Requirement → Pick out the lines below with "qualquer" and list them.

Records shown →
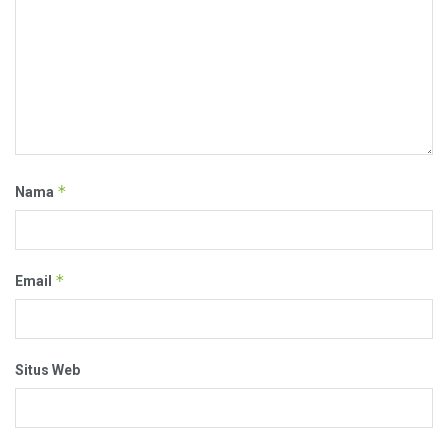
*
Nama
*
Email
Situs Web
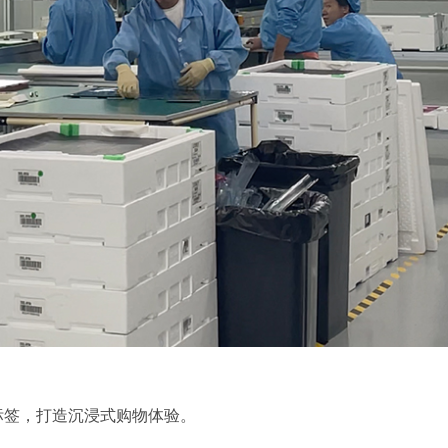
标签，打造沉浸式购物体验。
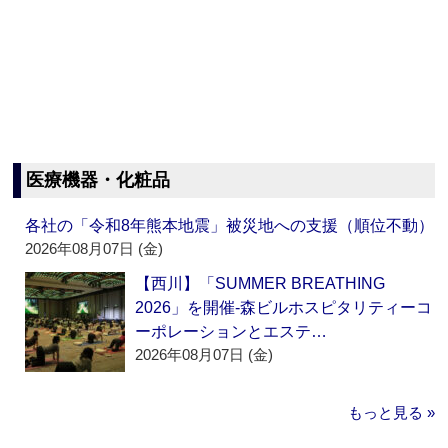
医療機器・化粧品
各社の「令和8年熊本地震」被災地への支援（順位不動）
2026年08月07日 (金)
【西川】「SUMMER BREATHING
2026」を開催‐森ビルホスピタリティーコ
ーポレーションとエステ…
2026年08月07日 (金)
もっと見る »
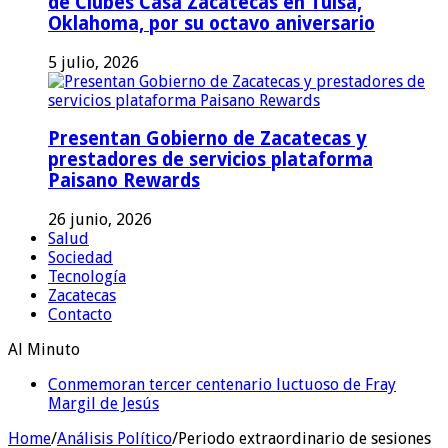
de Clubes Casa Zacatecas en Tulsa,
Oklahoma, por su octavo aniversario
5 julio, 2026
Presentan Gobierno de Zacatecas y
prestadores de servicios plataforma
Paisano Rewards
26 junio, 2026
Salud
Sociedad
Tecnología
Zacatecas
Contacto
Al Minuto
Conmemoran tercer centenario luctuoso de Fray
Margil de Jesús
Home
/
Análisis Político
/
Periodo extraordinario de sesiones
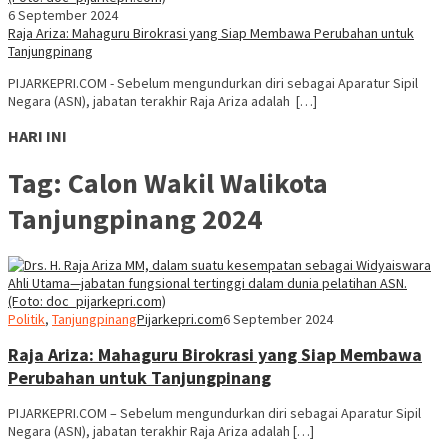
6 September 2024
Raja Ariza: Mahaguru Birokrasi yang Siap Membawa Perubahan untuk
Tanjungpinang
PIJARKEPRI.COM - Sebelum mengundurkan diri sebagai Aparatur Sipil
Negara (ASN), jabatan terakhir Raja Ariza adalah […]
HARI INI
Tag:
Calon Wakil Walikota
Tanjungpinang 2024
Politik
,
Tanjungpinang
Pijarkepri.com
6 September 2024
Raja Ariza: Mahaguru Birokrasi yang Siap Membawa
Perubahan untuk Tanjungpinang
PIJARKEPRI.COM – Sebelum mengundurkan diri sebagai Aparatur Sipil
Negara (ASN), jabatan terakhir Raja Ariza adalah […]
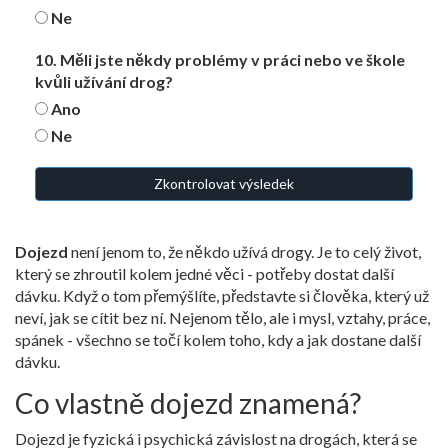
Ne
10. Měli jste někdy problémy v práci nebo ve škole
kvůli užívání drog?
Ano
Ne
Zkontrolovat výsledek
Dojezd
není jenom to, že někdo užívá drogy. Je to celý život,
který se zhroutil kolem jedné věci - potřeby dostat další
dávku. Když o tom přemýšlíte, představte si člověka, který už
neví, jak se cítit bez ní. Nejenom tělo, ale i mysl, vztahy, práce,
spánek - všechno se točí kolem toho, kdy a jak dostane další
dávku.
Co vlastně dojezd znamená?
Dojezd je fyzická i psychická závislost na drogách, která se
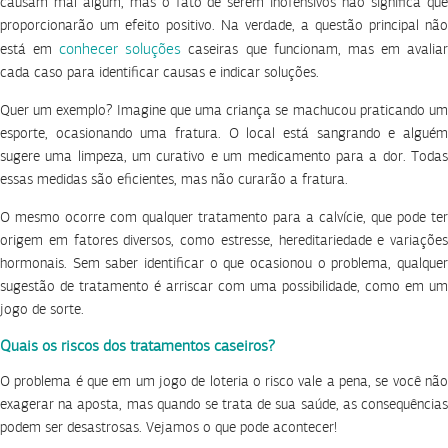
causam mal algum, mas o fato de serem inofensivos não significa que
proporcionarão um efeito positivo. Na verdade, a questão principal não
conhecer soluções
está em
caseiras que funcionam, mas em avalia
cada caso para identificar causas e indicar soluções.
Quer um exemplo? Imagine que uma criança se machucou praticando um
esporte, ocasionando uma fratura. O local está sangrando e alguém
sugere uma limpeza, um curativo e um medicamento para a dor. Todas
essas medidas são eficientes, mas não curarão a fratura.
O mesmo ocorre com qualquer tratamento para a calvície, que pode ter
origem em fatores diversos, como estresse, hereditariedade e variações
hormonais. Sem saber identificar o que ocasionou o problema, qualquer
sugestão de tratamento é arriscar com uma possibilidade, como em um
jogo de sorte.
Quais os riscos dos tratamentos caseiros?
O problema é que em um jogo de loteria o risco vale a pena, se você não
exagerar na aposta, mas quando se trata de sua saúde, as consequências
podem ser desastrosas. Vejamos o que pode acontecer!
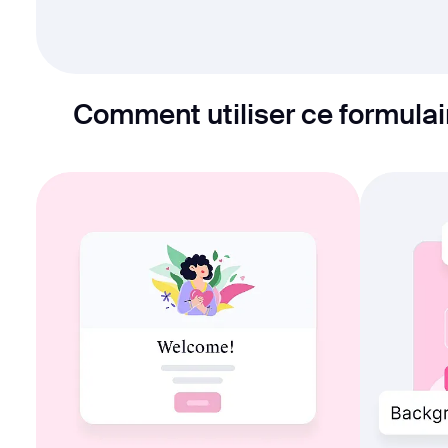
Comment utiliser ce formula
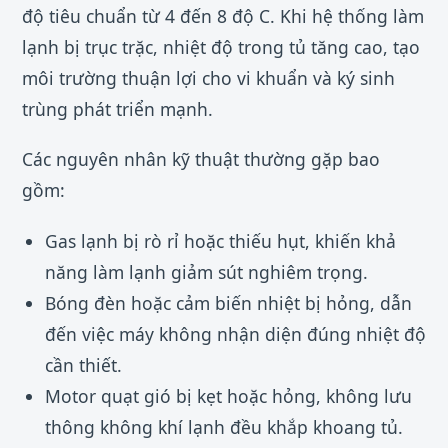
độ tiêu chuẩn từ 4 đến 8 độ C. Khi hệ thống làm
lạnh bị trục trặc, nhiệt độ trong tủ tăng cao, tạo
môi trường thuận lợi cho vi khuẩn và ký sinh
trùng phát triển mạnh.
Các nguyên nhân kỹ thuật thường gặp bao
gồm:
Gas lạnh bị rò rỉ hoặc thiếu hụt, khiến khả
năng làm lạnh giảm sút nghiêm trọng.
Bóng đèn hoặc cảm biến nhiệt bị hỏng, dẫn
đến việc máy không nhận diện đúng nhiệt độ
cần thiết.
Motor quạt gió bị kẹt hoặc hỏng, không lưu
thông không khí lạnh đều khắp khoang tủ.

Expected output →
O mesmo ocorre com qualquer tratamento para a calvície, que pode ter
hormonais. Sem saber identificar o que ocasionou o problema, qualquer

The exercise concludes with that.